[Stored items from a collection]
▬▬▬
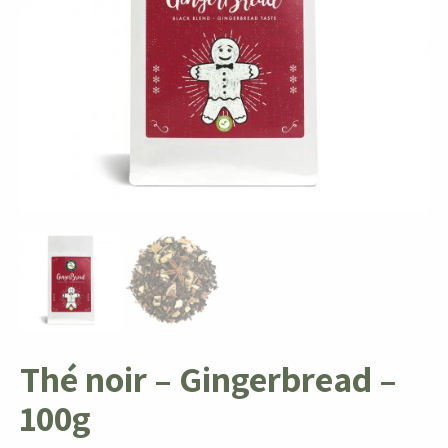
Thé noir – Gingerbread –
100g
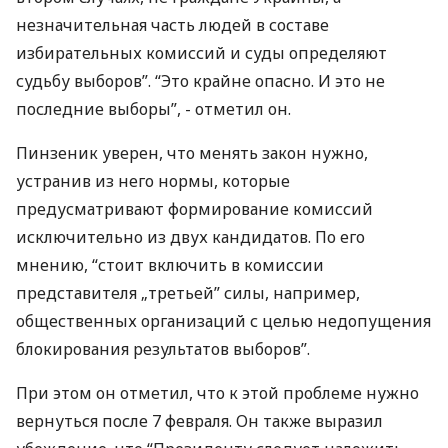
незначительная часть людей в составе
избирательных комиссий и суды определяют
судьбу выборов”. “Это крайне опасно. И это не
последние выборы”, - отметил он.
Пинзеник уверен, что менять закон нужно,
устранив из него нормы, которые
предусматривают формирование комиссий
исключительно из двух кандидатов. По его
мнению, “стоит включить в комиссии
представителя „третьей” силы, например,
общественных организаций с целью недопущения
блокирования результатов выборов”.
При этом он отметил, что к этой проблеме нужно
вернуться после 7 февраля. Он также выразил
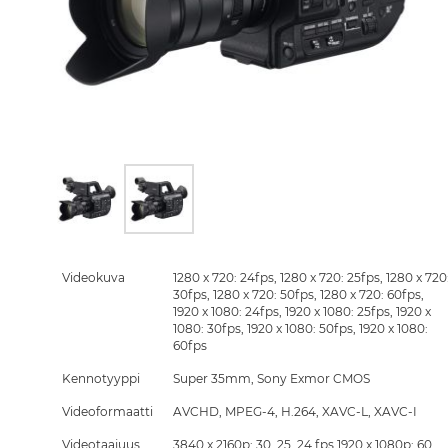
Skip
to
the
Videokuva
1280 x 720: 24fps, 1280 x 720: 25fps, 1280 x 720
beginning
30fps, 1280 x 720: 50fps, 1280 x 720: 60fps,
of
1920 x 1080: 24fps, 1920 x 1080: 25fps, 1920 x
the
1080: 30fps, 1920 x 1080: 50fps, 1920 x 1080:
images
60fps
gallery
Kennotyyppi
Super 35mm, Sony Exmor CMOS
Videoformaatti
AVCHD, MPEG-4, H.264, XAVC-L, XAVC-I
Videotaajuus
3840 x 2160p: 30, 25, 24 fps 1920 x 1080p: 60,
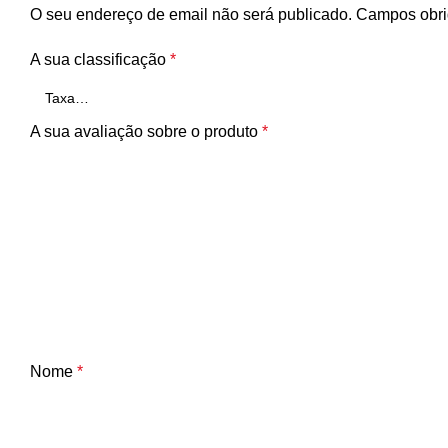
O seu endereço de email não será publicado.
Campos obri
A sua classificação
*
A sua avaliação sobre o produto
*
Nome
*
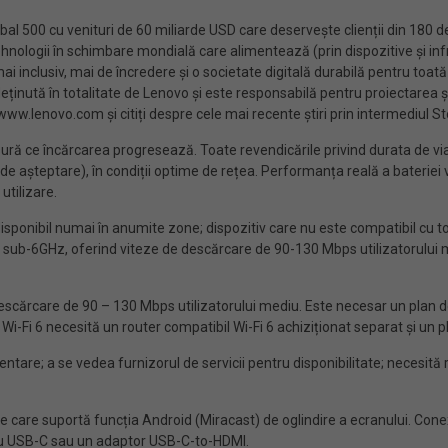
 500 cu venituri de 60 miliarde USD care deservește clienții din 180 de
hnologii în schimbare mondială care alimentează (prin dispozitive și infra
ai inclusiv, mai de încredere și o societate digitală durabilă pentru toat
eținută în totalitate de Lenovo și este responsabilă pentru proiectarea ș
www.lenovo.com și citiți despre cele mai recente știri prin intermediul S
sură ce încărcarea progresează. Toate revendicările privind durata de vi
ul de așteptare), în condiții optime de rețea. Performanța reală a bateriei 
utilizare.
disponibil numai în anumite zone; dispozitiv care nu este compatibil cu toa
b-6GHz, oferind viteze de descărcare de 90-130 Mbps utilizatorului medi
cărcare de 90 – 130 Mbps utilizatorului mediu. Este necesar un plan de s
Wi-Fi 6 necesită un router compatibil Wi-Fi 6 achiziționat separat și un pl
ntare; a se vedea furnizorul de servicii pentru disponibilitate; necesită 
e care suportă funcția Android (Miracast) de oglindire a ecranului. Co
blu USB-C sau un adaptor USB-C-to-HDMI.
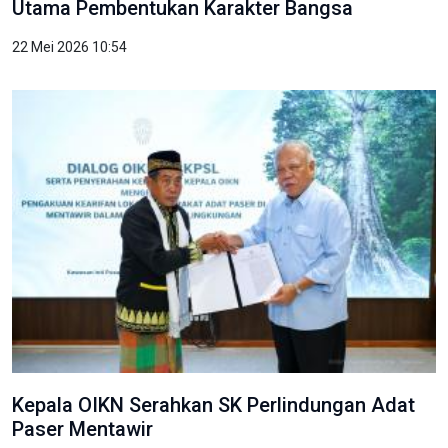
Utama Pembentukan Karakter Bangsa
22 Mei 2026 10:54
Kepala OIKN Serahkan SK Perlindungan Adat
Paser Mentawir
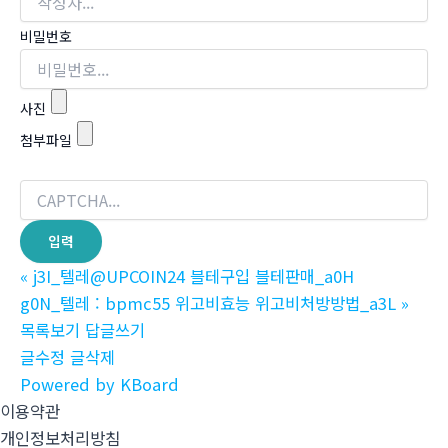
비밀번호
사진
첨부파일
«
j3I_텔레@UPCOIN24 블테구입 블테판매_a0H
g0N_텔레 : bpmc55 위고비효능 위고비처방방법_a3L
»
목록보기
답글쓰기
글수정
글삭제
Powered by KBoard
이용약관
개인정보처리방침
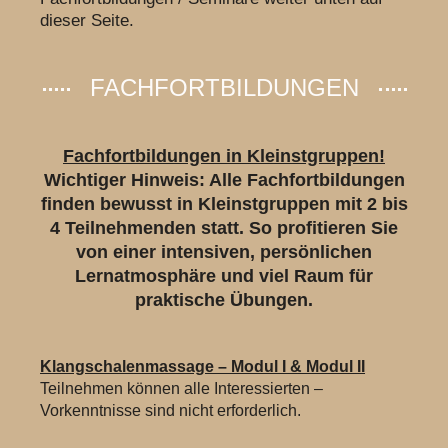
dieser Seite.
FACHFORTBILDUNGEN
Fachfortbildungen in Kleinstgruppen!
Wichtiger Hinweis: Alle Fachfortbildungen
finden bewusst in Kleinstgruppen mit 2 bis
4 Teilnehmenden statt. So profitieren Sie
von einer intensiven, persönlichen
Lernatmosphäre und viel Raum für
praktische Übungen.
Klangschalenmassage – Modul I & Modul II
Teilnehmen können alle Interessierten –
Vorkenntnisse sind nicht erforderlich.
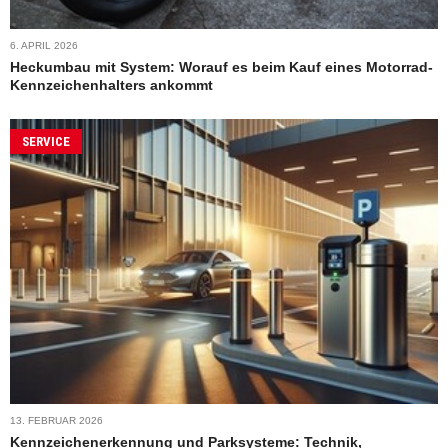
6. APRIL 2026
Heckumbau mit System: Worauf es beim Kauf eines Motorrad-
Kennzeichenhalters ankommt
SERVICE
13. FEBRUAR 2026
Kennzeichenerkennung und Parksysteme: Technik,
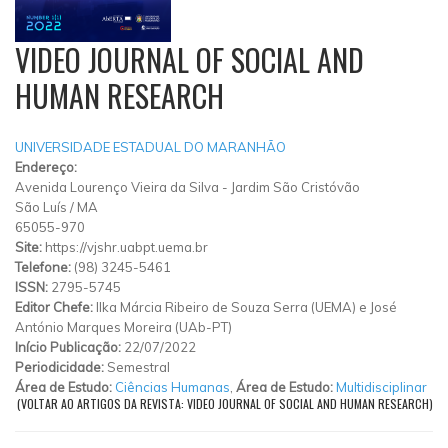
VIDEO JOURNAL OF SOCIAL AND
HUMAN RESEARCH
UNIVERSIDADE ESTADUAL DO MARANHÃO
Endereço:
Avenida Lourenço Vieira da Silva
-
Jardim São Cristóvão
São Luís
/
MA
65055-970
Site:
https://vjshr.uabpt.uema.br
Telefone:
(98) 3245-5461
ISSN:
2795-5745
Editor Chefe:
Ilka Márcia Ribeiro de Souza Serra (UEMA) e José
António Marques Moreira (UAb-PT)
Início Publicação:
22/07/2022
Periodicidade:
Semestral
Área de Estudo:
Ciências Humanas
,
Área de Estudo:
Multidisciplinar
(VOLTAR AO ARTIGOS DA REVISTA: VIDEO JOURNAL OF SOCIAL AND HUMAN RESEARCH)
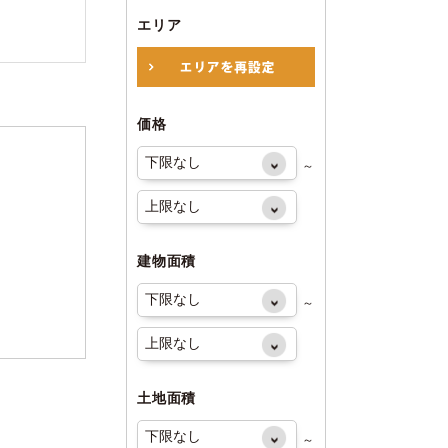
エリア
価格
～
建物面積
～
土地面積
～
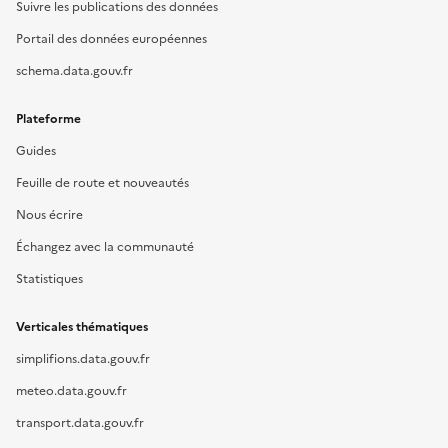
Suivre les publications des données
Portail des données européennes
schema.data.gouv.fr
Plateforme
Guides
Feuille de route et nouveautés
Nous écrire
Échangez avec la communauté
Statistiques
Verticales thématiques
simplifions.data.gouv.fr
meteo.data.gouv.fr
transport.data.gouv.fr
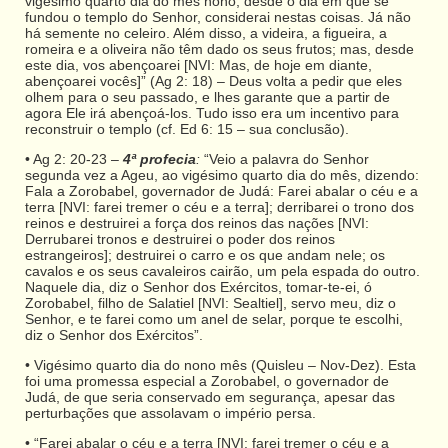
vigésimo quarto dia do mês nono, desde o dia em que se
fundou o templo do Senhor, considerai nestas coisas. Já não
há semente no celeiro. Além disso, a videira, a figueira, a
romeira e a oliveira não têm dado os seus frutos; mas, desde
este dia, vos abençoarei [NVI: Mas, de hoje em diante,
abençoarei vocês]” (Ag 2: 18) – Deus volta a pedir que eles
olhem para o seu passado, e lhes garante que a partir de
agora Ele irá abençoá-los. Tudo isso era um incentivo para
reconstruir o templo (cf. Ed 6: 15 – sua conclusão).
• Ag 2: 20-23 –
4ª profecia
:
“Veio a palavra do Senhor
segunda vez a Ageu, ao vigésimo quarto dia do mês, dizendo:
Fala a Zorobabel, governador de Judá: Farei abalar o céu e a
terra [NVI: farei tremer o céu e a terra]; derribarei o trono dos
reinos e destruirei a força dos reinos das nações [NVI:
Derrubarei tronos e destruirei o poder dos reinos
estrangeiros]; destruirei o carro e os que andam nele; os
cavalos e os seus cavaleiros cairão, um pela espada do outro.
Naquele dia, diz o Senhor dos Exércitos, tomar-te-ei, ó
Zorobabel, filho de Salatiel [NVI: Sealtiel], servo meu, diz o
Senhor, e te farei como um anel de selar, porque te escolhi,
diz o Senhor dos Exércitos”.
• Vigésimo quarto dia do nono mês (Quisleu – Nov-Dez). Esta
foi uma promessa especial a Zorobabel, o governador de
Judá, de que seria conservado em segurança, apesar das
perturbações que assolavam o império persa.
• “Farei abalar o céu e a terra [NVI: farei tremer o céu e a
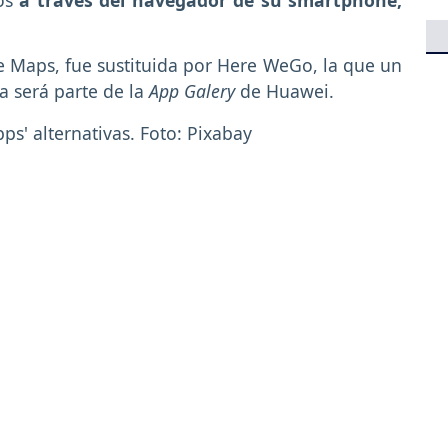
eos
a través del navegador de su smartphone,
e Maps, fue sustituida por Here WeGo, la que un
ra será parte de la
App Galery
de Huawei.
▬▬▬
**Task directions:**
Reproduce all of the entries word for word, skipping any pictures they hold.

**Completed exercise:**
Thé noir – Gingerbread –
100g
незначительная часть людей в составе
избирательных комиссий и суды определяют
судьбу выборов”. “Это крайне опасно. И это не
последние выборы”, - отметил он.
Пинзеник уверен, что менять закон нужно,
устранив из него нормы, которые
предусматривают формирование комиссий
исключительно из двух кандидатов. По его
мнению, “стоит включить в комиссии
представителя „третьей” силы, например,
общественных организаций с целью недопущения
блокирования результатов выборов”.
При этом он отметил, что к этой проблеме нужно
вернуться после 7 февраля. Он также выразил
Skip
to
the
Videokuva
1280 x 720: 24fps, 1280 x 720: 25fps, 1280 x 720
beginning
30fps, 1280 x 720: 50fps, 1280 x 720: 60fps,
of
1920 x 1080: 24fps, 1920 x 1080: 25fps, 1920 x
the
1080: 30fps, 1920 x 1080: 50fps, 1920 x 1080:
images
60fps
gallery
Kennotyyppi
Super 35mm, Sony Exmor CMOS
Videoformaatti
AVCHD, MPEG-4, H.264, XAVC-L, XAVC-I
Videotaajuus
3840 x 2160p: 30, 25, 24 fps 1920 x 1080p: 60,
O seu endereço de email não será publicado.
Campos obri
A sua classificação
*
A sua avaliação sobre o produto
*
Nome
*
 500 cu venituri de 60 miliarde USD care deservește clienții din 180 de
hnologii în schimbare mondială care alimentează (prin dispozitive și infra
ai inclusiv, mai de încredere și o societate digitală durabilă pentru toat
eținută în totalitate de Lenovo și este responsabilă pentru proiectarea ș
www.lenovo.com și citiți despre cele mai recente știri prin intermediul S
sură ce încărcarea progresează. Toate revendicările privind durata de vi
ul de așteptare), în condiții optime de rețea. Performanța reală a bateriei 
utilizare.
disponibil numai în anumite zone; dispozitiv care nu este compatibil cu toa
b-6GHz, oferind viteze de descărcare de 90-130 Mbps utilizatorului medi
cărcare de 90 – 130 Mbps utilizatorului mediu. Este necesar un plan de s
Wi-Fi 6 necesită un router compatibil Wi-Fi 6 achiziționat separat și un pl
ntare; a se vedea furnizorul de servicii pentru disponibilitate; necesită 
e care suportă funcția Android (Miracast) de oglindire a ecranului. Co
blu USB-C sau un adaptor USB-C-to-HDMI.
Utama Pembentukan Karakter Bangsa
22 Mei 2026 10:54
Kepala OIKN Serahkan SK Perlindungan Adat
Paser Mentawir
비밀번호
사진
첨부파일
«
j3I_텔레@UPCOIN24 블테구입 블테판매_a0H
g0N_텔레 : bpmc55 위고비효능 위고비처방방법_a3L
»
목록보기
답글쓰기
글수정
글삭제
Powered by KBoard
이용약관
개인정보처리방침
dieser Seite.
FACHFORTBILDUNGEN
Fachfortbildungen in Kleinstgruppen!
Wichtiger Hinweis: Alle Fachfortbildungen
finden bewusst in Kleinstgruppen mit 2 bis
4 Teilnehmenden statt. So profitieren Sie
von einer intensiven, persönlichen
Lernatmosphäre und viel Raum für
praktische Übungen.
Klangschalenmassage – Modul I & Modul II
Teilnehmen können alle Interessierten –
Vorkenntnisse sind nicht erforderlich.
6. APRIL 2026
Heckumbau mit System: Worauf es beim Kauf eines Motorrad-
Kennzeichenhalters ankommt
SERVICE
13. FEBRUAR 2026
Kennzeichenerkennung und Parksysteme: Technik,
VIDEO JOURNAL OF SOCIAL AND
HUMAN RESEARCH
UNIVERSIDADE ESTADUAL DO MARANHÃO
Endereço:
Avenida Lourenço Vieira da Silva
-
Jardim São Cristóvão
São Luís
/
MA
65055-970
Site:
https://vjshr.uabpt.uema.br
Telefone:
(98) 3245-5461
ISSN:
2795-5745
Editor Chefe:
Ilka Márcia Ribeiro de Souza Serra (UEMA) e José
António Marques Moreira (UAb-PT)
Início Publicação:
22/07/2022
Periodicidade:
Semestral
Área de Estudo:
Ciências Humanas
,
Área de Estudo:
Multidisciplinar
(VOLTAR AO ARTIGOS DA REVISTA: VIDEO JOURNAL OF SOCIAL AND HUMAN RESEARCH)
エリア
価格
～
建物面積
～
土地面積
～
Suivre les publications des données
Portail des données européennes
schema.data.gouv.fr
Plateforme
Guides
Feuille de route et nouveautés
Nous écrire
Échangez avec la communauté
Statistiques
Verticales thématiques
simplifions.data.gouv.fr
meteo.data.gouv.fr
transport.data.gouv.fr
vigésimo quarto dia do mês nono, desde o dia em que se
fundou o templo do Senhor, considerai nestas coisas. Já não
há semente no celeiro. Além disso, a videira, a figueira, a
romeira e a oliveira não têm dado os seus frutos; mas, desde
este dia, vos abençoarei [NVI: Mas, de hoje em diante,
abençoarei vocês]” (Ag 2: 18) – Deus volta a pedir que eles
olhem para o seu passado, e lhes garante que a partir de
agora Ele irá abençoá-los. Tudo isso era um incentivo para
reconstruir o templo (cf. Ed 6: 15 – sua conclusão).
• Ag 2: 20-23 –
4ª profecia
:
“Veio a palavra do Senhor
segunda vez a Ageu, ao vigésimo quarto dia do mês, dizendo:
Fala a Zorobabel, governador de Judá: Farei abalar o céu e a
terra [NVI: farei tremer o céu e a terra]; derribarei o trono dos
reinos e destruirei a força dos reinos das nações [NVI:
Derrubarei tronos e destruirei o poder dos reinos
estrangeiros]; destruirei o carro e os que andam nele; os
cavalos e os seus cavaleiros cairão, um pela espada do outro.
Naquele dia, diz o Senhor dos Exércitos, tomar-te-ei, ó
Zorobabel, filho de Salatiel [NVI: Sealtiel], servo meu, diz o
Senhor, e te farei como um anel de selar, porque te escolhi,
diz o Senhor dos Exércitos”.
• Vigésimo quarto dia do nono mês (Quisleu – Nov-Dez). Esta
foi uma promessa especial a Zorobabel, o governador de
Judá, de que seria conservado em segurança, apesar das
perturbações que assolavam o império persa.
• “Farei abalar o céu e a terra [NVI: farei tremer o céu e a
eos
a través del navegador de su smartphone,
e Maps, fue sustituida por Here WeGo, la que un
ra será parte de la
App Galery
de Huawei.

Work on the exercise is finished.